Replicate supports fine-tuning of models to enhance their performance for specific tasks. Users can upload training data and initiate the fine-tuning process through the Replicate API.

Training Example:

import replicate

training = replicate.trainings.create(
    version="stability-ai/sdxl:c221b2b8ef527988fb59bf24a8b97c4561f1c671f73bd389f866bfb27c061316",
    input={
        "input_images": "https://my-domain/my-input-images.zip",
    },
    destination="mattrothenberg/sdxl-fine-tuned"
)
print(training)

Deploying Custom Models

Replicate offers deployment of custom models via Cog, an open-source tool. Cog packages models into deployable API servers. Users must define the model environment in cog.yaml and specify prediction logic in predict.py.

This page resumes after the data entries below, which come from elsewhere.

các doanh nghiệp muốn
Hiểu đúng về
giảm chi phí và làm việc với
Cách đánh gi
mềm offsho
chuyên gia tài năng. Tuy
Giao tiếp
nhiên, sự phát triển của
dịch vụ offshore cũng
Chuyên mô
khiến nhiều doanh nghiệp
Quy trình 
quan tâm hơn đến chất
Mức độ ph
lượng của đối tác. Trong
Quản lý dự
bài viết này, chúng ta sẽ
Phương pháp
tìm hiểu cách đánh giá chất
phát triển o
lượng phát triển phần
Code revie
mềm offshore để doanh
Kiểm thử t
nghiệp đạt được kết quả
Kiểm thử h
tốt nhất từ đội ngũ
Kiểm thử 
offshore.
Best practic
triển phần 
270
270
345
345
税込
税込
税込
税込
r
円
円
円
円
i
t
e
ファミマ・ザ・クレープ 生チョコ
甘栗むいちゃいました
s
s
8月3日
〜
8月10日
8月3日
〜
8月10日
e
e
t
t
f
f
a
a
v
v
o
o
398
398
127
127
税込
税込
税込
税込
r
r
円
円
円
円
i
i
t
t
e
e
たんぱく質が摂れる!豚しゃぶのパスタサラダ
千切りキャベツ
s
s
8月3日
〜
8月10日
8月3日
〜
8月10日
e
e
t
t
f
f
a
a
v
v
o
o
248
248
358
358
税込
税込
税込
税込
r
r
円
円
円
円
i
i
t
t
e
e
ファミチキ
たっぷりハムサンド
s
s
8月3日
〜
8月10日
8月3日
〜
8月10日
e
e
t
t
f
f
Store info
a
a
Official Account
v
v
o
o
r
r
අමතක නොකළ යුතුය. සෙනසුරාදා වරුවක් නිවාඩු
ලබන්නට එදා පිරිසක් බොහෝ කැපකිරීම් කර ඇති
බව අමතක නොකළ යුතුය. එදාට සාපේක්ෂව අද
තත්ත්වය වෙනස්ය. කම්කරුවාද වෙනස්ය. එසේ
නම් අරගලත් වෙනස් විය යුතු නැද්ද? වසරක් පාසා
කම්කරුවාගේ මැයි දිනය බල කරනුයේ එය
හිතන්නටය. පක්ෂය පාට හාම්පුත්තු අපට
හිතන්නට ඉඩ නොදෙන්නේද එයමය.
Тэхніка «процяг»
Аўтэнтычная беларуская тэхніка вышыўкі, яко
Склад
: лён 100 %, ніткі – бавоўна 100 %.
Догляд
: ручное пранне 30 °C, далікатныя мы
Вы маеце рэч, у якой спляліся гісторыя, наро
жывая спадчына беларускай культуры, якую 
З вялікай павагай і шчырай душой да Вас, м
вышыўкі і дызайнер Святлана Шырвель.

Example cog.yaml Configuration:

build:
  gpu: true
  system_packages:
    - "libgl1-mesa-glx"
    - "libglib2.0-0"
  python_version: "3.10"
  python_packages:
    - "torch==1.13.1"
predict: "predict.py:Predictor"

Example predict.py Configuration:

from cog import BasePredictor, Input, Path
import torch

class Predictor(BasePredictor):
    def setup(self):
        """Load the model into memory to make running multiple predictions efficient"""
        self.model = torch.load("./weights.pth")

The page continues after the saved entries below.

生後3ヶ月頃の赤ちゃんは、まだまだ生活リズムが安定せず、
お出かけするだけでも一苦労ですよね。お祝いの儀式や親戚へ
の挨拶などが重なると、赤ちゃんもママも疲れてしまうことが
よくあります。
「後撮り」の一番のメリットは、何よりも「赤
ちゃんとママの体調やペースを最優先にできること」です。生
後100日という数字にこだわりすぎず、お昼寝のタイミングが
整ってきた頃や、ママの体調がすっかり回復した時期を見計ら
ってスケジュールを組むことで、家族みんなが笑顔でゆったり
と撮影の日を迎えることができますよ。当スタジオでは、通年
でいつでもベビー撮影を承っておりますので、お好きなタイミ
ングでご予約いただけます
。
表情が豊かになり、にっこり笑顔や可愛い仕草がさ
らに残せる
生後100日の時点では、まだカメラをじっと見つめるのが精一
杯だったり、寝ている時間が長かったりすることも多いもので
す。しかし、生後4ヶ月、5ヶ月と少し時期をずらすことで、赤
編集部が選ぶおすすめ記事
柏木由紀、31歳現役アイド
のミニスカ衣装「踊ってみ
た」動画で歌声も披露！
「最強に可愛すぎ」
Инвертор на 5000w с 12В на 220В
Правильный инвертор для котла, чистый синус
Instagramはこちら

    def predict(self, image: Path = Input(description="Grayscale input image")) -> Path:
        """Run a single prediction on the model"""
        processed_image = preprocess(image)
        output = self.model(processed_image)
        return postprocess(output)

Scaling and Pricing

Replicate handles scaling automatically based on traffic. The pricing model is pay-as-you-go, charged per second of usage.

Pricing Tiers:
- CPU: $0.000100/sec
- Nvidia T4 GPU: $0.000225/sec
- Nvidia A40 GPU: $0.000575/sec
- Nvidia A40 (Large) GPU: $0.000725/sec
- Nvidia A100 (40GB) GPU: $0.001150/sec
- Nvidia A100 (80GB) GPU: $0.001400/sec
- 8x Nvidia A40 (Large) GPU: $0.005800/sec

Real-Time Applications

Replicate supports real-time applications. Models such as riffusion/riffusion facilitate real-time music generation. The API is designed to manage various use cases, including high-throughput and real-time predictions.